» **What is being asked**
Filter the data below, keeping only lines that contain "agent".

[Stored data entries]
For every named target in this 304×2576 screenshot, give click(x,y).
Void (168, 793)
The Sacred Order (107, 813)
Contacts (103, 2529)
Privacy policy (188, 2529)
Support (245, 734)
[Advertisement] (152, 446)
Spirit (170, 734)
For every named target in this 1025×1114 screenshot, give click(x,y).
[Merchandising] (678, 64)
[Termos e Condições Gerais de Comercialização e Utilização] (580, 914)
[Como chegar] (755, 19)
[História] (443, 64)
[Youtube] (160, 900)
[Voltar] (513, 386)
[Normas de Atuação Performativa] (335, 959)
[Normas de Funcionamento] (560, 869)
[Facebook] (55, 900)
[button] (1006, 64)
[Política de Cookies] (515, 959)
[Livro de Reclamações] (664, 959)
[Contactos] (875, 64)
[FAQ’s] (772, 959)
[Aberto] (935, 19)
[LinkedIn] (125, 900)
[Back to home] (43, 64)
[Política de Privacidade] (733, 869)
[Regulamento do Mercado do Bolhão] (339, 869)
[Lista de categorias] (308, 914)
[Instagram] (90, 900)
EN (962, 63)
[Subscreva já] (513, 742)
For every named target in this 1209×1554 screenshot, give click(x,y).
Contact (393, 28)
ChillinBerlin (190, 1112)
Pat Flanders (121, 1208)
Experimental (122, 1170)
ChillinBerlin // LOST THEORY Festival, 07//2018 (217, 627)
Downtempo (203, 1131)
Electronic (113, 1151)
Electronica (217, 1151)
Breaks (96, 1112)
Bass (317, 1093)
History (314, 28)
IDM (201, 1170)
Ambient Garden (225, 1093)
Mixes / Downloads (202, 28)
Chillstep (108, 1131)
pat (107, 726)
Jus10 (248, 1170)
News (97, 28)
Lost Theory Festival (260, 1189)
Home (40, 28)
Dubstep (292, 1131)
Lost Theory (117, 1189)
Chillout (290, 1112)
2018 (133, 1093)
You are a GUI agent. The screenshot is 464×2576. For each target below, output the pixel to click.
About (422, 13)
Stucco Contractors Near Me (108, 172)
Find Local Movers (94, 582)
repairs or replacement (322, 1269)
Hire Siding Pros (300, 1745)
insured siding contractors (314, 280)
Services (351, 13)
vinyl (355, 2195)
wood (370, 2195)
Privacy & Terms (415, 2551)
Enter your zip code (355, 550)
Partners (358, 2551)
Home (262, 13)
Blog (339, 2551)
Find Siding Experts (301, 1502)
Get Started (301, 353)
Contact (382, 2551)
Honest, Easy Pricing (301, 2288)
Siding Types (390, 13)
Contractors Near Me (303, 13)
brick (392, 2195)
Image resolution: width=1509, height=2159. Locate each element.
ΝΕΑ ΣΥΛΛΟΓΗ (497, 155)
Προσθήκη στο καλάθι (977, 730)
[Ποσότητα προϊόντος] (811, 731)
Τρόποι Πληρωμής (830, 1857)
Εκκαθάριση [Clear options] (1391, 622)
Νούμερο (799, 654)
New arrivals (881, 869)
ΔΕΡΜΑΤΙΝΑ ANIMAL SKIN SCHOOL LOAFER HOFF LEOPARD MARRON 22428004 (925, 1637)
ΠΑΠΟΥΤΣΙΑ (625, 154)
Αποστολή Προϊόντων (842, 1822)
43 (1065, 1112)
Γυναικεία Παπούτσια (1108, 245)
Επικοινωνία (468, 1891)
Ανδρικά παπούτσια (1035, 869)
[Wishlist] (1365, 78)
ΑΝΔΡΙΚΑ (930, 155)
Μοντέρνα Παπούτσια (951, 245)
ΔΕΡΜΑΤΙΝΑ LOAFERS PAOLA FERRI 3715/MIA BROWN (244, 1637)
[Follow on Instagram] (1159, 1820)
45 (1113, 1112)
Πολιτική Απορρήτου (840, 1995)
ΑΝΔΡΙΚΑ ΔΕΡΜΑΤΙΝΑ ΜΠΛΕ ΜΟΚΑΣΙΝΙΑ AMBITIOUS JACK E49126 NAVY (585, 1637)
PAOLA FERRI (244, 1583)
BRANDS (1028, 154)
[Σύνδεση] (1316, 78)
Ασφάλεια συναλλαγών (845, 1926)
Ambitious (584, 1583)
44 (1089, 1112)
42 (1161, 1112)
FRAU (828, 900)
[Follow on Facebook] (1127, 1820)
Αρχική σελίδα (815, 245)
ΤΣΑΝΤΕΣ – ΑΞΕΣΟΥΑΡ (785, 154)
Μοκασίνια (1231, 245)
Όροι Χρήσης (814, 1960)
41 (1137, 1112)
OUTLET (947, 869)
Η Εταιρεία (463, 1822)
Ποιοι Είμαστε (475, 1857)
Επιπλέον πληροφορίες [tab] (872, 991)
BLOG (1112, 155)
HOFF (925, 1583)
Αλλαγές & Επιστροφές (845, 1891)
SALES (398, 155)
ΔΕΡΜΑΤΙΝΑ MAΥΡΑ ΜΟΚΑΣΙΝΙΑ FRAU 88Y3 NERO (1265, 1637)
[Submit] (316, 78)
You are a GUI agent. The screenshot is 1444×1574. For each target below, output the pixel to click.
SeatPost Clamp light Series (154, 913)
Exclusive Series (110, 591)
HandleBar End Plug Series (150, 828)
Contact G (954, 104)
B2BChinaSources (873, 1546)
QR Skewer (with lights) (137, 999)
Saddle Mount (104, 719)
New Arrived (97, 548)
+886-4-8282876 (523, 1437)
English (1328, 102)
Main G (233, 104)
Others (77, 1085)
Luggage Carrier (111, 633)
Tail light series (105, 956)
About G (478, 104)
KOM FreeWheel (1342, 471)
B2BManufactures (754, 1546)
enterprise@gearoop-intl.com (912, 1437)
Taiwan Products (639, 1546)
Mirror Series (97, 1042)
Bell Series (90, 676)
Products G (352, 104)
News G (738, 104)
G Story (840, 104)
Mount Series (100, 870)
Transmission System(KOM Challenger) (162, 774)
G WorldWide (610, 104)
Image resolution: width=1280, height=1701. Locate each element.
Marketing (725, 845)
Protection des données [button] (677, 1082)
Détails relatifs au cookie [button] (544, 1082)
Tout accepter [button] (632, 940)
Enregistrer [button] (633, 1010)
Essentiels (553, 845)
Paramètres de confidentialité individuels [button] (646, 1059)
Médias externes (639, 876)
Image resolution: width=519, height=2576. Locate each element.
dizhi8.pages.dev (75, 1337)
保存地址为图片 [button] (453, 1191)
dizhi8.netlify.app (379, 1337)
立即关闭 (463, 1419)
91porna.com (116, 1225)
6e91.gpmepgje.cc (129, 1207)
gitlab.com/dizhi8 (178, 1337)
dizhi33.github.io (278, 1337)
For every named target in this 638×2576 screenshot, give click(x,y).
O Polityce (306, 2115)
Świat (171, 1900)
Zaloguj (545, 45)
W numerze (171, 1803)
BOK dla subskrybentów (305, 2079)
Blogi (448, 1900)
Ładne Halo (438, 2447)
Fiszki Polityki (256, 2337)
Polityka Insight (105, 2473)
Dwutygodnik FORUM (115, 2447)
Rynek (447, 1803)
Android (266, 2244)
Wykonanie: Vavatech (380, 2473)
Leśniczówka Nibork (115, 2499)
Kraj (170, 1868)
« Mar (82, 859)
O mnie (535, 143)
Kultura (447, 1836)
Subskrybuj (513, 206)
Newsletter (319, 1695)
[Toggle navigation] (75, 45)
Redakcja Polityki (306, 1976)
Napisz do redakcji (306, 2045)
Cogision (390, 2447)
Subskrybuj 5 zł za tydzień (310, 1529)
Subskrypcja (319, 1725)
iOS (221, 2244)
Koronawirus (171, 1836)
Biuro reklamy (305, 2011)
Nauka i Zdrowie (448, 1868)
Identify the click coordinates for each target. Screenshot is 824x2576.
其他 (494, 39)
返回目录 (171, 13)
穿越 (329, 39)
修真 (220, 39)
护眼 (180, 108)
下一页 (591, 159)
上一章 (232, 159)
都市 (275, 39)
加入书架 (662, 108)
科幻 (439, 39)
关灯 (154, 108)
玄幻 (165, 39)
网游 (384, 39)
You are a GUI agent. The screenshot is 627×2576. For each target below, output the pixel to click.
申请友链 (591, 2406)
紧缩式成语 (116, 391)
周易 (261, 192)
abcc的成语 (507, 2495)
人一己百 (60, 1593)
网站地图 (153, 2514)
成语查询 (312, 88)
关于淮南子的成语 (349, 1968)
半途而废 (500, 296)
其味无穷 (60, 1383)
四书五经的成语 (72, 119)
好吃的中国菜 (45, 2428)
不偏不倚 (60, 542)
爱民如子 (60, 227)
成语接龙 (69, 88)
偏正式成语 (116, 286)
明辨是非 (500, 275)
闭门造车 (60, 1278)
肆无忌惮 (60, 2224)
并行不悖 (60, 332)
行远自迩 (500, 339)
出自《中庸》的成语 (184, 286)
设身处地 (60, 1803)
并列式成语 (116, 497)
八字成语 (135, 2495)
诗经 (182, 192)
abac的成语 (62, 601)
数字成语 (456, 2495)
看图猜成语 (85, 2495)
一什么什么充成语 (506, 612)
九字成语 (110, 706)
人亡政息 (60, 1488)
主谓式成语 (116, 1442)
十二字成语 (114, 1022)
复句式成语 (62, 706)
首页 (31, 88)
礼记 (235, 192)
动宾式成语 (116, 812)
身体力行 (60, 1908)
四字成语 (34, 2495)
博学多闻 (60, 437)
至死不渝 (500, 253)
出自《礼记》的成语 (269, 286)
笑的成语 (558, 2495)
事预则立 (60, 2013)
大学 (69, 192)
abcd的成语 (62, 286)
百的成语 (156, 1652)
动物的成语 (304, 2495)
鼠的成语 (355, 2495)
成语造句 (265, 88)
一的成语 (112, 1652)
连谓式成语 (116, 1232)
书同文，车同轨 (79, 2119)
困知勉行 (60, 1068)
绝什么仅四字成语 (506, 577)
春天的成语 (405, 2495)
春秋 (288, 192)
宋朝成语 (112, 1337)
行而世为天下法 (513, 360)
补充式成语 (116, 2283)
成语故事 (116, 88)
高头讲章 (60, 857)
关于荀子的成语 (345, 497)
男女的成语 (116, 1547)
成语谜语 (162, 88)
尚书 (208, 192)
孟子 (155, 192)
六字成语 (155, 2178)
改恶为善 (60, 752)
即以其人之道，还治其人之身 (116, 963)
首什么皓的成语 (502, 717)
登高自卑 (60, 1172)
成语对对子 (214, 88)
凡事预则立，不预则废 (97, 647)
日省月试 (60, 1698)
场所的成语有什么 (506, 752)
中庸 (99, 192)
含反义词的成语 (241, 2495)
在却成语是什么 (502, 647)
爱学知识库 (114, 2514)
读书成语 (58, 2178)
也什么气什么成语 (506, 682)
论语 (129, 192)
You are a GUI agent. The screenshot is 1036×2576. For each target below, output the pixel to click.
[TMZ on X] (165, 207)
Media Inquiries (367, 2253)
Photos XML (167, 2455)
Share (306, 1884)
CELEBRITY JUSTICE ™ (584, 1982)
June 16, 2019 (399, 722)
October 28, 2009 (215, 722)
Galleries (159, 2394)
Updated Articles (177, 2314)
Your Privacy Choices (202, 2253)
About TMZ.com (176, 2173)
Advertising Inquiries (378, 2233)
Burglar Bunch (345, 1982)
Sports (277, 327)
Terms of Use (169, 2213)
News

» **Expected answer**
You are a GUI agent. The screenshot is 464×2576. For each target below, output the pixel to click.
You are a GUI agent. The screenshot is 1444×1574. For each target below, output the pixel to click.
You are a GUI agent. The screenshot is 627×2576. For each target below, output the pixel to click.
You are a GUI agent. The screenshot is 1036×2576. For each target below, output the pixel to click.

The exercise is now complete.